An intermittent, controlled-rate, slow progressive degeneration model of Parkinson's disease: antiparkinson effects of Sinemet and protective effects of methylphenidate

Abstract

The causes of nigrostriatal neuron degeneration in Parkinson's disease (PD) are not known, but it has been suggested that exogenous or endogenous factors or neurotoxins may play a role. The degree of vulnerability to neurotoxins or other potential mediators of nigral dopamine cell death is thought to be important in understanding Parkinson's disease. In most animal models, the rate of terminal degeneration and corresponding functional impairment is too rapid to investigate effectively either cell vulnerability or the potential benefits of some neuroprotective treatments. In the present study, a new model of Parkinson's disease is described that might help in addressing the issue of nigral cell vulnerability and to evaluate interventions with clinical potential. 6-Hydroxydopamine (6-OHDA) was infused in escalating, intrastriatal doses over several weeks.

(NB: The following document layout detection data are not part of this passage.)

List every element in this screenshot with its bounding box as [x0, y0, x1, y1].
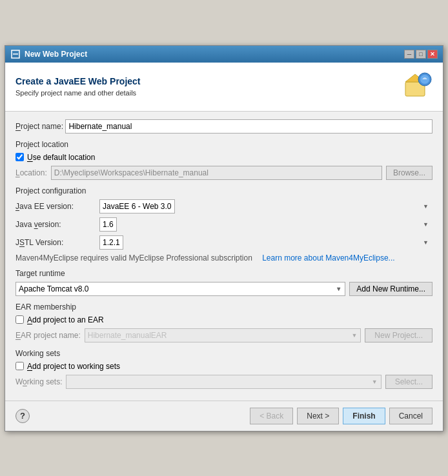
finish-button[interactable]: Finish	[343, 408, 385, 424]
close-button[interactable]: ✕	[427, 50, 438, 59]
project-location-title: Project location	[15, 140, 433, 149]
help-button[interactable]: ?	[15, 409, 30, 423]
default-location-checkbox[interactable]	[15, 153, 24, 161]
add-runtime-button[interactable]: Add New Runtime...	[349, 282, 433, 296]
ear-checkbox-label: Add project to an EAR	[27, 315, 104, 324]
location-label: Location:	[15, 168, 47, 177]
project-name-input[interactable]	[65, 119, 433, 134]
footer-left: ?	[15, 409, 30, 423]
ear-project-select[interactable]: Hibernate_manualEAR	[85, 328, 361, 342]
ear-membership-title: EAR membership	[15, 302, 433, 312]
java-ee-select-wrapper: JavaEE 6 - Web 3.0 JavaEE 5 JavaEE 4	[99, 199, 433, 213]
project-name-label: Project name:	[15, 122, 65, 131]
default-location-label: Use default location	[27, 153, 95, 162]
back-button[interactable]: < Back	[250, 408, 293, 424]
new-project-button[interactable]: New Project...	[365, 328, 433, 342]
target-runtime-title: Target runtime	[15, 269, 433, 278]
jstl-row: JSTL Version: 1.2.1 1.1	[15, 235, 433, 250]
maven-link[interactable]: Learn more about Maven4MyEclipse...	[262, 253, 394, 263]
next-button[interactable]: Next >	[297, 408, 339, 424]
project-config-title: Project configuration	[15, 186, 433, 195]
maximize-button[interactable]: □	[416, 50, 426, 59]
working-sets-title: Working sets	[15, 349, 433, 358]
form-content: Project name: Project location Use defau…	[5, 112, 443, 401]
runtime-select-wrapper: Apache Tomcat v8.0 Apache Tomcat v7.0 ▼	[15, 282, 345, 296]
header-section: Create a JavaEE Web Project Specify proj…	[5, 63, 443, 112]
java-version-select[interactable]: 1.6 1.7 1.8	[99, 217, 117, 232]
browse-button[interactable]: Browse...	[386, 166, 433, 180]
dialog-footer: ? < Back Next > Finish Cancel	[5, 401, 443, 431]
window-title: New Web Project	[25, 50, 87, 59]
location-row: Location: Browse...	[15, 166, 433, 180]
working-sets-select-wrapper: ▼	[66, 375, 381, 389]
ear-project-label: EAR project name:	[15, 331, 81, 340]
title-bar-left: New Web Project	[10, 49, 87, 59]
java-version-label: Java version:	[15, 220, 99, 229]
ear-project-row: EAR project name: Hibernate_manualEAR ▼ …	[15, 328, 433, 342]
java-version-select-wrapper: 1.6 1.7 1.8	[99, 217, 433, 232]
dialog-subtitle: Specify project name and other details	[15, 89, 141, 97]
ear-project-select-wrapper: Hibernate_manualEAR ▼	[85, 328, 361, 342]
select-working-sets-button[interactable]: Select...	[385, 375, 433, 389]
maven-text: Maven4MyEclipse requires valid MyEclipse…	[15, 253, 252, 263]
working-sets-row: Working sets: ▼ Select...	[15, 375, 433, 389]
default-location-row: Use default location	[15, 153, 433, 162]
runtime-row: Apache Tomcat v8.0 Apache Tomcat v7.0 ▼ …	[15, 282, 433, 296]
java-version-row: Java version: 1.6 1.7 1.8	[15, 217, 433, 232]
minimize-button[interactable]: ─	[404, 50, 414, 59]
jstl-select-wrapper: 1.2.1 1.1	[99, 235, 433, 250]
dialog-title: Create a JavaEE Web Project	[15, 76, 141, 86]
java-ee-select[interactable]: JavaEE 6 - Web 3.0 JavaEE 5 JavaEE 4	[99, 199, 175, 213]
working-sets-checkbox[interactable]	[15, 362, 24, 370]
jstl-select[interactable]: 1.2.1 1.1	[99, 235, 123, 250]
header-text: Create a JavaEE Web Project Specify proj…	[15, 76, 141, 97]
jstl-label: JSTL Version:	[15, 238, 99, 247]
working-sets-checkbox-label: Add project to working sets	[27, 362, 120, 371]
cancel-button[interactable]: Cancel	[389, 408, 433, 424]
ear-checkbox[interactable]	[15, 315, 24, 324]
title-bar: New Web Project ─ □ ✕	[5, 46, 443, 63]
runtime-select[interactable]: Apache Tomcat v8.0 Apache Tomcat v7.0	[15, 282, 345, 296]
working-sets-select[interactable]	[66, 375, 381, 389]
main-window: New Web Project ─ □ ✕ Create a JavaEE We…	[5, 45, 443, 431]
header-icon	[402, 70, 433, 103]
footer-buttons: < Back Next > Finish Cancel	[250, 408, 433, 424]
java-ee-row: Java EE version: JavaEE 6 - Web 3.0 Java…	[15, 199, 433, 213]
window-icon	[10, 49, 21, 59]
location-input[interactable]	[51, 166, 382, 180]
java-ee-label: Java EE version:	[15, 202, 99, 211]
working-sets-checkbox-row: Add project to working sets	[15, 362, 433, 371]
project-name-row: Project name:	[15, 119, 433, 134]
working-sets-label: Working sets:	[15, 377, 62, 386]
title-buttons: ─ □ ✕	[404, 50, 438, 59]
svg-rect-1	[13, 54, 18, 55]
ear-checkbox-row: Add project to an EAR	[15, 315, 433, 324]
maven-row: Maven4MyEclipse requires valid MyEclipse…	[15, 253, 433, 263]
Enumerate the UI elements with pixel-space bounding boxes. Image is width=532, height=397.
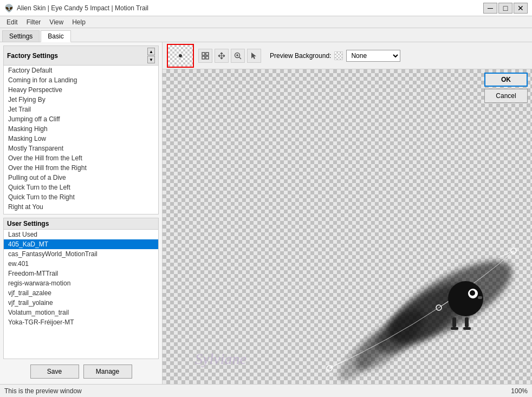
tab-basic[interactable]: Basic [41, 30, 70, 42]
zoom-tool-button[interactable] [231, 49, 245, 63]
factory-item[interactable]: Heavy Perspective [4, 85, 158, 95]
app-icon: 👽 [4, 4, 14, 12]
zoom-to-fit-button[interactable] [198, 49, 212, 63]
svg-point-11 [332, 326, 393, 384]
preview-bg-swatch [334, 51, 343, 60]
window-title: Alien Skin | Eye Candy 5 Impact | Motion… [17, 4, 483, 12]
bottom-buttons: Save Manage [3, 362, 159, 381]
title-bar: 👽 Alien Skin | Eye Candy 5 Impact | Moti… [0, 0, 532, 16]
factory-item[interactable]: Factory Default [4, 66, 158, 75]
svg-point-12 [327, 366, 332, 371]
tool-buttons [198, 49, 261, 63]
factory-item[interactable]: Quick Turn to the Right [4, 192, 158, 202]
user-settings-section: User Settings Last Used405_KaD_MTcas_Fan… [3, 218, 159, 359]
user-item[interactable]: Freedom-MTTrail [4, 269, 158, 278]
select-tool-button[interactable] [247, 49, 261, 63]
factory-item[interactable]: Jumping off a Cliff [4, 114, 158, 124]
manage-button[interactable]: Manage [83, 365, 132, 379]
maximize-button[interactable]: □ [498, 3, 512, 14]
cancel-button[interactable]: Cancel [484, 89, 528, 103]
svg-rect-3 [206, 56, 209, 59]
user-item[interactable]: cas_FantasyWorld_MotionTrail [4, 249, 158, 259]
user-settings-list[interactable]: Last Used405_KaD_MTcas_FantasyWorld_Moti… [4, 230, 158, 359]
character [448, 281, 483, 330]
factory-item[interactable]: Quick Turn to the Left [4, 183, 158, 192]
watermark: Sylviane [195, 350, 246, 368]
tab-settings[interactable]: Settings [2, 30, 40, 42]
tabs-bar: Settings Basic [0, 28, 532, 42]
menu-edit[interactable]: Edit [2, 17, 22, 27]
user-item[interactable]: vjf_trail_azalee [4, 288, 158, 298]
user-settings-header: User Settings [4, 218, 158, 230]
menu-view[interactable]: View [45, 17, 68, 27]
preview-bg-label: Preview Background: [270, 52, 331, 60]
user-item[interactable]: ew.401 [4, 259, 158, 269]
factory-item[interactable]: Masking Low [4, 134, 158, 144]
thumbnail[interactable] [167, 44, 194, 68]
user-item[interactable]: Last Used [4, 230, 158, 239]
svg-rect-2 [202, 56, 205, 59]
factory-settings-header: Factory Settings ▲ ▼ [4, 46, 158, 66]
status-message: This is the preview window [4, 387, 82, 395]
svg-rect-0 [202, 53, 205, 55]
thumbnail-dot [179, 54, 182, 57]
factory-item[interactable]: Jet Trail [4, 105, 158, 114]
motion-trail-svg [163, 69, 532, 384]
user-item[interactable]: 405_KaD_MT [4, 239, 158, 249]
factory-item[interactable]: Pulling out of a Dive [4, 173, 158, 183]
menu-filter[interactable]: Filter [22, 17, 46, 27]
svg-point-13 [436, 305, 442, 310]
svg-line-5 [239, 57, 242, 59]
preview-area[interactable]: Sylviane [163, 69, 532, 384]
factory-item[interactable]: Masking High [4, 124, 158, 134]
scroll-down-factory[interactable]: ▼ [147, 56, 155, 63]
main-area: Factory Settings ▲ ▼ Factory DefaultComi… [0, 42, 532, 384]
right-action-buttons: OK Cancel [484, 73, 528, 103]
user-item[interactable]: Yoka-TGR-Fréijoer-MT [4, 317, 158, 327]
factory-settings-list[interactable]: Factory DefaultComing in for a LandingHe… [4, 66, 158, 214]
factory-item[interactable]: Coming in for a Landing [4, 75, 158, 85]
factory-item[interactable]: Mostly Transparent [4, 144, 158, 153]
svg-line-17 [498, 251, 514, 258]
right-panel: Preview Background: None Black White Gra… [163, 42, 532, 384]
zoom-level: 100% [511, 387, 528, 395]
svg-rect-1 [206, 53, 209, 55]
preview-bg-select[interactable]: None Black White Gray [346, 50, 400, 62]
svg-point-14 [511, 248, 516, 253]
close-button[interactable]: ✕ [514, 3, 528, 14]
factory-item[interactable]: Right at You [4, 202, 158, 212]
preview-toolbar: Preview Background: None Black White Gra… [163, 42, 532, 69]
scroll-up-factory[interactable]: ▲ [147, 48, 155, 55]
factory-item[interactable]: Jet Flying By [4, 95, 158, 105]
user-item[interactable]: regis-warwara-motion [4, 278, 158, 288]
factory-item[interactable]: Over the Hill from the Right [4, 163, 158, 173]
menu-help[interactable]: Help [68, 17, 90, 27]
minimize-button[interactable]: ─ [483, 3, 497, 14]
pan-tool-button[interactable] [215, 49, 229, 63]
factory-item[interactable]: Over the Hill from the Left [4, 153, 158, 163]
save-button[interactable]: Save [30, 365, 79, 379]
menu-bar: Edit Filter View Help [0, 16, 532, 28]
svg-line-15 [329, 359, 347, 368]
status-bar: This is the preview window 100% [0, 384, 532, 397]
preview-bg-row: Preview Background: None Black White Gra… [270, 50, 400, 62]
user-item[interactable]: Volatum_motion_trail [4, 308, 158, 317]
user-item[interactable]: vjf_trail_yolaine [4, 298, 158, 308]
svg-point-10 [347, 301, 433, 380]
factory-settings-section: Factory Settings ▲ ▼ Factory DefaultComi… [3, 45, 159, 214]
ok-button[interactable]: OK [484, 73, 528, 87]
left-panel: Factory Settings ▲ ▼ Factory DefaultComi… [0, 42, 163, 384]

Control animals received multiple infusions of vehicle at the same volume. Behavioral testing was carried out between each infusion, including forelimb-use and somatosensory function. A symptomatic threshold was established for each animal, indicating the amount of neurotoxin required to induce a stable deficit. Oral administration of L-DOPA (Sinemet) ameliorated limb-use asymmetries acutely. An immunocytochemical assay for tyrosine hydroxylase, a dopamine cell marker, revealed a partial loss of immunoreactive cells in the substantia nigra. Animals that were co-administered methylphenidate (MPH), a dopamine transport inhibitor, along with the 6-OHDA were spared from the behavioral and neurochemical effects of 6-OHDA, despite receiving more than twice as much neurotoxin as controls. These data suggest that establishing a symptomatic threshold preclinically may help researchers evaluate potential treatments and model individual and group resistance to nigrostriatal insults.